--- WHAT NEEDS TO BE DONE ---
Please set down each entry exactly, omitting any picture it holds.

*** DATASET RECORDS ***

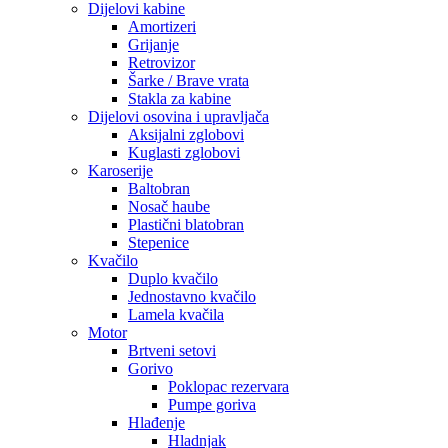
Dijelovi kabine
Amortizeri
Grijanje
Retrovizor
Šarke / Brave vrata
Stakla za kabine
Dijelovi osovina i upravljača
Aksijalni zglobovi
Kuglasti zglobovi
Karoserije
Baltobran
Nosač haube
Plastični blatobran
Stepenice
Kvačilo
Duplo kvačilo
Jednostavno kvačilo
Lamela kvačila
Motor
Brtveni setovi
Gorivo
Poklopac rezervara
Pumpe goriva
Hlađenje
Hladnjak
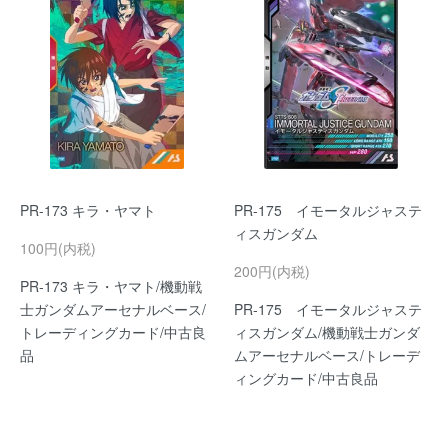
PR-173 キラ・ヤマト
PR-175 イモータルジャステ
ィスガンダム
100円(内税)
200円(内税)
PR-173 キラ・ヤマト/機動戦
士ガンダムアーセナルベース/
PR-175 イモータルジャステ
トレーディングカード/中古良
ィスガンダム/機動戦士ガンダ
品
ムアーセナルベース/トレーデ
ィングカード/中古良品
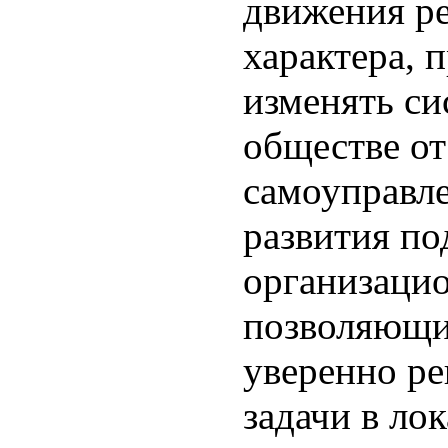
движения р
характера, 
изменять си
обществе от
самоуправл
развития п
организацио
позволяющи
уверенно р
задачи в ло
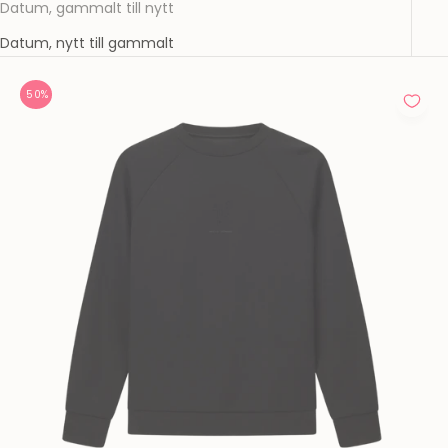
Datum, gammalt till nytt
Datum, nytt till gammalt
50%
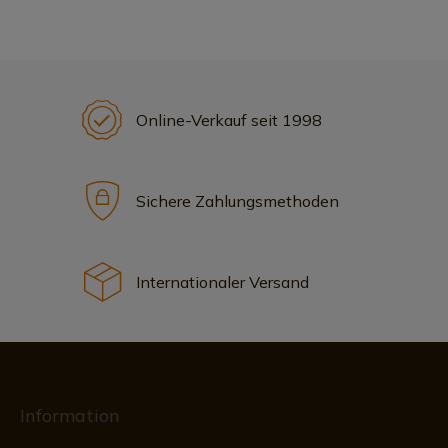
Online-Verkauf seit 1998
Sichere Zahlungsmethoden
Internationaler Versand
Information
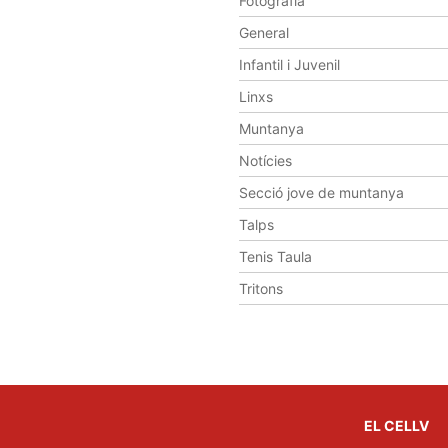
Fotografía
General
Infantil i Juvenil
Linxs
Muntanya
Notícies
Secció jove de muntanya
Talps
Tenis Taula
Tritons
EL CELLV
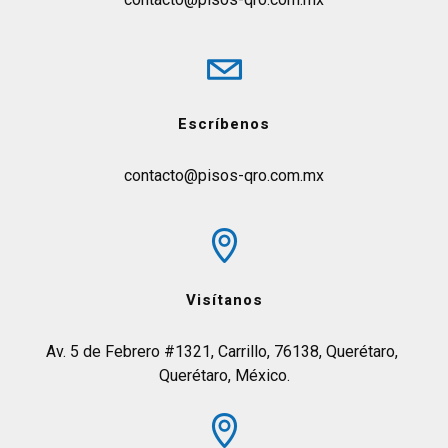
Escríbenos
contacto@pisos-qro.com.mx
Visítanos
Av. 5 de Febrero #1321, Carrillo, 76138, Querétaro, 
Querétaro, México.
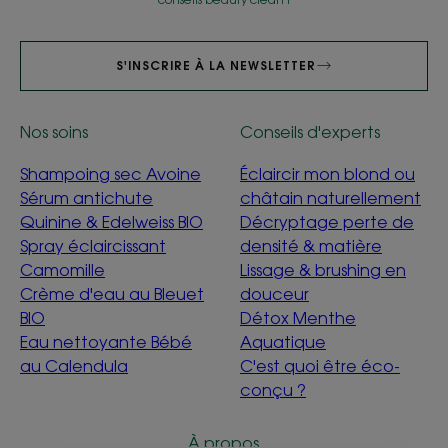
S'INSCRIRE À LA NEWSLETTER
Nos soins
Conseils d'experts
Shampoing sec Avoine
Éclaircir mon blond ou
Sérum antichute
châtain naturellement
Quinine & Edelweiss BIO
Décryptage perte de
Spray éclaircissant
densité & matière
Camomille
Lissage & brushing en
Crème d'eau au Bleuet
douceur
BIO
Détox Menthe
Eau nettoyante Bébé
Aquatique
au Calendula
C'est quoi être éco-
conçu ?
À propos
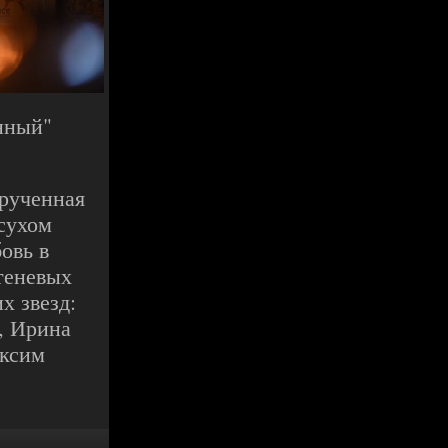
нный"
крученная
 сухом
овь в
 теневых
х звезд:
, Ирина
аксим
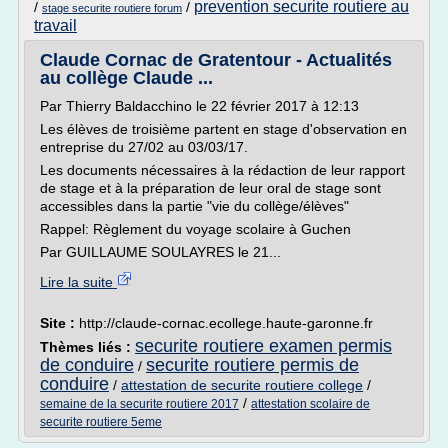
prevention securite routiere au
/
/
stage securite routiere forum
travail
Claude Cornac de Gratentour - Actualités
au collège Claude ...
Par Thierry Baldacchino le 22 février 2017 à 12:13
Les élèves de troisième partent en stage d'observation en
entreprise du 27/02 au 03/03/17.
Les documents nécessaires à la rédaction de leur rapport
de stage et à la préparation de leur oral de stage sont
accessibles dans la partie "vie du collège/élèves"
Rappel: Règlement du voyage scolaire à Guchen
Par GUILLAUME SOULAYRES le 21...
Lire la suite
Site :
http://claude-cornac.ecollege.haute-garonne.fr
securite routiere examen permis
Thèmes liés :
de conduire
securite routiere permis de
/
conduire
/
attestation de securite routiere college
/
/
semaine de la securite routiere 2017
attestation scolaire de
securite routiere 5eme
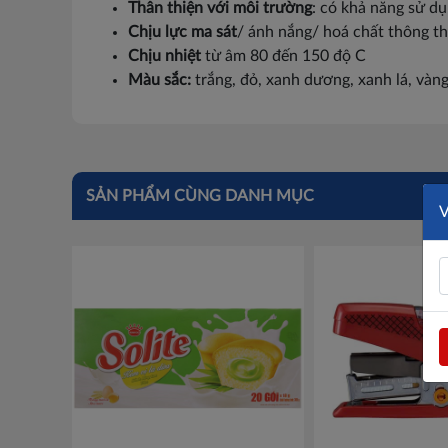
Thân thiện với môi trường
: có khả năng sử d
Chịu lực ma sát
/ ánh nắng/ hoá chất thông t
Chịu nhiệt
từ âm 80 đến 150 độ C
Màu sắc:
trắng, đỏ, xanh dương, xanh lá, vàn
SẢN PHẨM CÙNG DANH MỤC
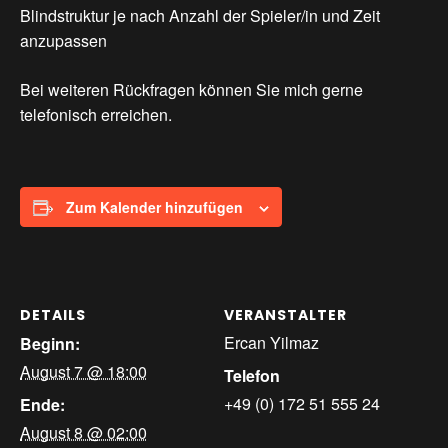
Blindstruktur je nach Anzahl der Spieler/in und Zeit
anzupassen
Bei weiteren Rückfragen können Sie mich gerne
telefonisch erreichen.
Zum Kalender hinzufügen
DETAILS
VERANSTALTER
Ercan Yilmaz
Beginn:
August 7 @ 18:00
Telefon
+49 (0) 172 51 555 24
Ende:
August 8 @ 02:00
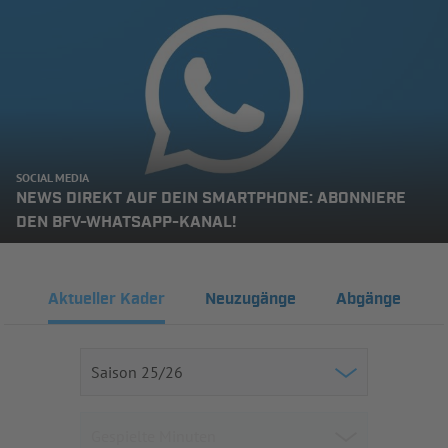
SOCIAL MEDIA
NEWS DIREKT AUF DEIN SMARTPHONE: ABONNIERE
DEN BFV-WHATSAPP-KANAL!
Aktueller Kader
Neuzugänge
Abgänge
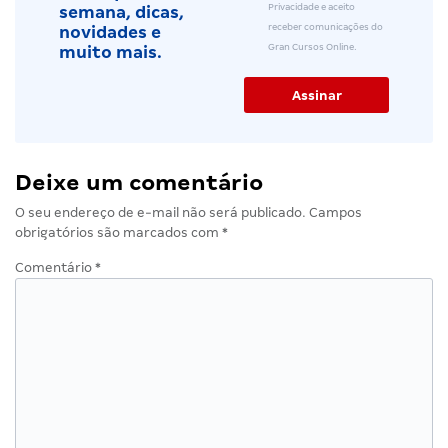
Privacidade e aceito
semana, dicas,
receber comunicações do
novidades e
Gran Cursos Online.
muito mais.
Deixe um comentário
O seu endereço de e-mail não será publicado.
Campos
obrigatórios são marcados com
*
Comentário
*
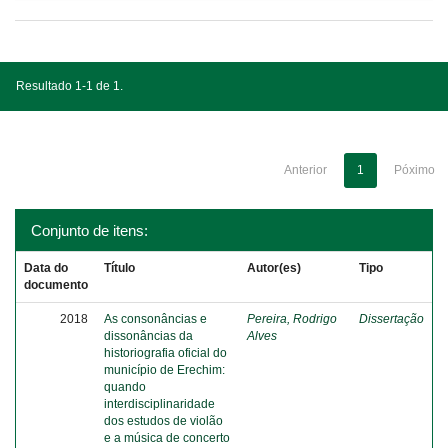
Resultado 1-1 de 1.
Anterior
1
Póximo
Conjunto de itens:
Data do
Título
Autor(es)
Tipo
documento
2018
As consonâncias e
Pereira, Rodrigo
Dissertação
dissonâncias da
Alves
historiografia oficial do
município de Erechim:
quando
interdisciplinaridade
dos estudos de violão
e a música de concerto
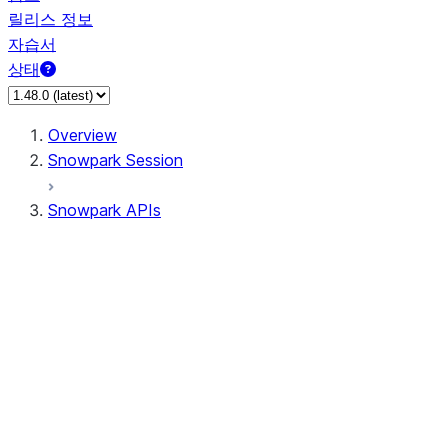
릴리스 정보
자습서
상태
Overview
Snowpark Session
Snowpark APIs
Input/Output
DataFrame
Column
Data Types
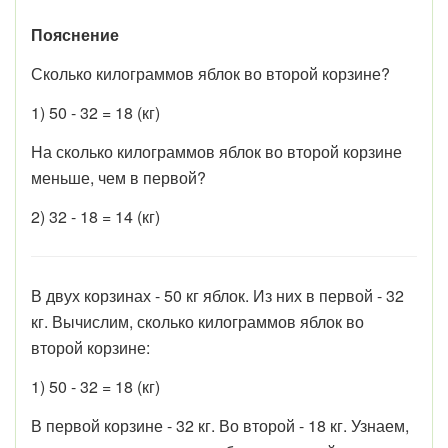
Пояснение
Сколько килограммов яблок во второй корзине?
1) 50 - 32 = 18 (кг)
На сколько килограммов яблок во второй корзине
меньше, чем в первой?
2) 32 - 18 = 14 (кг)
В двух корзинах - 50 кг яблок. Из них в первой - 32
кг. Вычислим, сколько килограммов яблок во
второй корзине:
1) 50 - 32 = 18 (кг)
В первой корзине - 32 кг. Во второй - 18 кг. Узнаем,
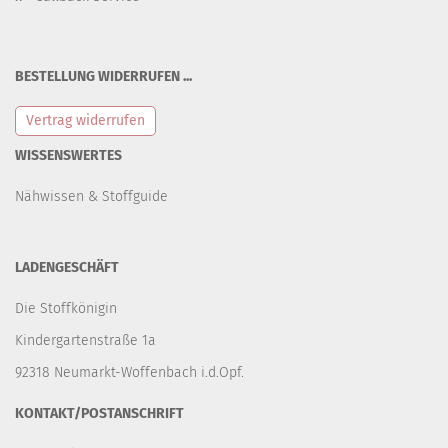
BESTELLUNG WIDERRUFEN ...
Vertrag widerrufen
WISSENSWERTES
Nähwissen & Stoffguide
LADENGESCHÄFT
Die Stoffkönigin
Kindergartenstraße 1a
92318 Neumarkt-Woffenbach i.d.Opf.
KONTAKT/POSTANSCHRIFT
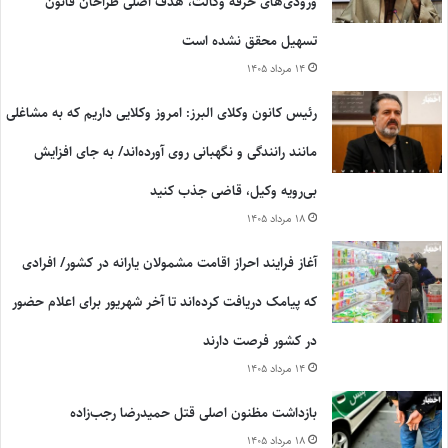
ورودی‌های حرفه وکالت، هدف اصلی طراحان قانون
تسهیل محقق نشده است
۱۴ مرداد ۱۴۰۵
رئیس کانون وکلای البرز: امروز وکلایی داریم که به مشاغلی
مانند رانندگی و نگهبانی روی آورده‌اند/ به جای افزایش
بی‌رویه وکیل، قاضی جذب کنید
۱۸ مرداد ۱۴۰۵
آغاز فرایند احراز اقامت مشمولان یارانه در کشور/ افرادی
که پیامک دریافت کرده‌اند تا آخر شهریور برای اعلام حضور
در کشور فرصت دارند
۱۴ مرداد ۱۴۰۵
بازداشت مظنون اصلی قتل حمیدرضا رجب‌زاده
۱۸ مرداد ۱۴۰۵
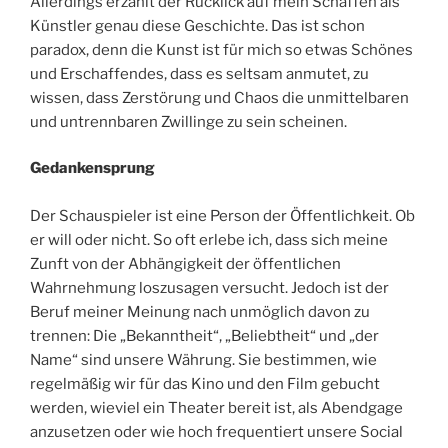
Allerdings erzählt der Rücklick auf mein Schaffen als
Künstler genau diese Geschichte. Das ist schon
paradox, denn die Kunst ist für mich so etwas Schönes
und Erschaffendes, dass es seltsam anmutet, zu
wissen, dass Zerstörung und Chaos die unmittelbaren
und untrennbaren Zwillinge zu sein scheinen.
Gedankensprung
Der Schauspieler ist eine Person der Öffentlichkeit. Ob
er will oder nicht. So oft erlebe ich, dass sich meine
Zunft von der Abhängigkeit der öffentlichen
Wahrnehmung loszusagen versucht. Jedoch ist der
Beruf meiner Meinung nach unmöglich davon zu
trennen: Die „Bekanntheit“, „Beliebtheit“ und „der
Name“ sind unsere Währung. Sie bestimmen, wie
regelmäßig wir für das Kino und den Film gebucht
werden, wieviel ein Theater bereit ist, als Abendgage
anzusetzen oder wie hoch frequentiert unsere Social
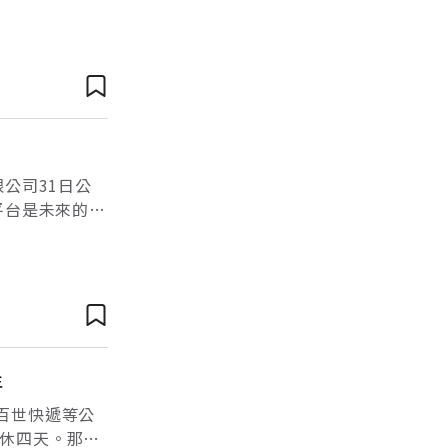
活週刊》報導
公司31日公
平台是未來的潛
勢。透過
年
百世快遞等公
休四天。那裡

*** End of DATASET RECORDS ***

--- RESPONSE BOX ---
Dijelovi kabine
Amortizeri
Grijanje
Retrovizor
Šarke / Brave vrata
Stakla za kabine
Dijelovi osovina i upravljača
Aksijalni zglobovi
Kuglasti zglobovi
Karoserije
Baltobran
Nosač haube
Plastični blatobran
Stepenice
Kvačilo
Duplo kvačilo
Jednostavno kvačilo
Lamela kvačila
Motor
Brtveni setovi
Gorivo
Poklopac rezervara
Pumpe goriva
Hlađenje
Hladnjak
PR-173 キラ・ヤマト
PR-175 イモータルジャステ
ィスガンダム
100円(内税)
200円(内税)
PR-173 キラ・ヤマト/機動戦
士ガンダムアーセナルベース/
PR-175 イモータルジャステ
トレーディングカード/中古良
ィスガンダム/機動戦士ガンダ
品
ムアーセナルベース/トレーデ
ィングカード/中古良品
движения р
характера, 
изменять си
обществе от
самоуправл
развития п
организацио
позволяющи
уверенно р
задачи в ло
Datum, gammalt till nytt
Datum, nytt till gammalt
50%
Online-Verkauf seit 1998
Sichere Zahlungsmethoden
Internationaler Versand
Information
Fotografía
General
Infantil i Juvenil
Linxs
Muntanya
Notícies
Secció jove de muntanya
Talps
Tenis Taula
Tritons
EL CELLV
Escríbenos
contacto@pisos-qro.com.mx
Visítanos
Av. 5 de Febrero #1321, Carrillo, 76138, Querétaro, 
Querétaro, México.
S'INSCRIRE À LA NEWSLETTER
Nos soins
Conseils d'experts
Shampoing sec Avoine
Éclaircir mon blond ou
Sérum antichute
châtain naturellement
Quinine & Edelweiss BIO
Décryptage perte de
Spray éclaircissant
densité & matière
Camomille
Lissage & brushing en
Crème d'eau au Bleuet
douceur
BIO
Détox Menthe
Eau nettoyante Bébé
Aquatique
au Calendula
C'est quoi être éco-
conçu ?
À propos
нный"
крученная
 сухом
овь в
 теневых
х звезд:
, Ирина
аксим
prevention securite routiere au
/
/
stage securite routiere forum
travail
Claude Cornac de Gratentour - Actualités
au collège Claude ...
Par Thierry Baldacchino le 22 février 2017 à 12:13
Les élèves de troisième partent en stage d'observation en
entreprise du 27/02 au 03/03/17.
Les documents nécessaires à la rédaction de leur rapport
de stage et à la préparation de leur oral de stage sont
accessibles dans la partie "vie du collège/élèves"
Rappel: Règlement du voyage scolaire à Guchen
Par GUILLAUME SOULAYRES le 21...
Lire la suite
Site :
http://claude-cornac.ecollege.haute-garonne.fr
securite routiere examen permis
Thèmes liés :
de conduire
securite routiere permis de
/
conduire
/
attestation de securite routiere college
/
/
semaine de la securite routiere 2017
attestation scolaire de
securite routiere 5eme
Thân thiện với môi trường
: có khả năng sử d
Chịu lực ma sát
/ ánh nắng/ hoá chất thông t
Chịu nhiệt
từ âm 80 đến 150 độ C
Màu sắc:
trắng, đỏ, xanh dương, xanh lá, vàn
SẢN PHẨM CÙNG DANH MỤC
Blindstruktur je nach Anzahl der Spieler/in und Zeit
anzupassen
Bei weiteren Rückfragen können Sie mich gerne
telefonisch erreichen.
Zum Kalender hinzufügen
DETAILS
VERANSTALTER
Ercan Yilmaz
Beginn:
August 7 @ 18:00
Telefon
+49 (0) 172 51 555 24
Ende:
August 8 @ 02:00
SOCIAL MEDIA
NEWS DIREKT AUF DEIN SMARTPHONE: ABONNIERE
DEN BFV-WHATSAPP-KANAL!
Aktueller Kader
Neuzugänge
Abgänge
Privacidade e aceito
semana, dicas,
receber comunicações do
novidades e
Gran Cursos Online.
muito mais.
Deixe um comentário
O seu endereço de e-mail não será publicado.
Campos
obrigatórios são marcados com
*
Comentário
*
Resultado 1-1 de 1.
Anterior
1
Póximo
Conjunto de itens:
Data do
Título
Autor(es)
Tipo
documento
2018
As consonâncias e
Pereira, Rodrigo
Dissertação
dissonâncias da
Alves
historiografia oficial do
município de Erechim:
quando
interdisciplinaridade
dos estudos de violão
e a música de concerto
릴리스 정보
자습서
상태
Overview
Snowpark Session
Snowpark APIs
Input/Output
DataFrame
Column
Data Types
Пояснение
Сколько килограммов яблок во второй корзине?
1) 50 - 32 = 18 (кг)
На сколько килограммов яблок во второй корзине
меньше, чем в первой?
2) 32 - 18 = 14 (кг)
В двух корзинах - 50 кг яблок. Из них в первой - 32
кг. Вычислим, сколько килограммов яблок во
второй корзине:
1) 50 - 32 = 18 (кг)
В первой корзине - 32 кг. Во второй - 18 кг. Узнаем,
BESTELLUNG WIDERRUFEN ...
Vertrag widerrufen
WISSENSWERTES
Nähwissen & Stoffguide
LADENGESCHÄFT
Die Stoffkönigin
Kindergartenstraße 1a
92318 Neumarkt-Woffenbach i.d.Opf.
KONTAKT/POSTANSCHRIFT
ورودی‌های حرفه وکالت، هدف اصلی طراحان قانون
تسهیل محقق نشده است
۱۴ مرداد ۱۴۰۵
رئیس کانون وکلای البرز: امروز وکلایی داریم که به مشاغلی
مانند رانندگی و نگهبانی روی آورده‌اند/ به جای افزایش
بی‌رویه وکیل، قاضی جذب کنید
۱۸ مرداد ۱۴۰۵
آغاز فرایند احراز اقامت مشمولان یارانه در کشور/ افرادی
که پیامک دریافت کرده‌اند تا آخر شهریور برای اعلام حضور
در کشور فرصت دارند
۱۴ مرداد ۱۴۰۵
بازداشت مظنون اصلی قتل حمیدرضا رجب‌زاده
۱۸ مرداد ۱۴۰۵
Allerdings erzählt der Rücklick auf mein Schaffen als
Künstler genau diese Geschichte. Das ist schon
paradox, denn die Kunst ist für mich so etwas Schönes
und Erschaffendes, dass es seltsam anmutet, zu
wissen, dass Zerstörung und Chaos die unmittelbaren
und untrennbaren Zwillinge zu sein scheinen.
Gedankensprung
Der Schauspieler ist eine Person der Öffentlichkeit. Ob
er will oder nicht. So oft erlebe ich, dass sich meine
Zunft von der Abhängigkeit der öffentlichen
Wahrnehmung loszusagen versucht. Jedoch ist der
Beruf meiner Meinung nach unmöglich davon zu
trennen: Die „Bekanntheit“, „Beliebtheit“ und „der
Name“ sind unsere Währung. Sie bestimmen, wie
regelmäßig wir für das Kino und den Film gebucht
werden, wieviel ein Theater bereit ist, als Abendgage
anzusetzen oder wie hoch frequentiert unsere Social
活週刊》報導
公司31日公
平台是未來的潛
勢。透過
年
百世快遞等公
休四天。那裡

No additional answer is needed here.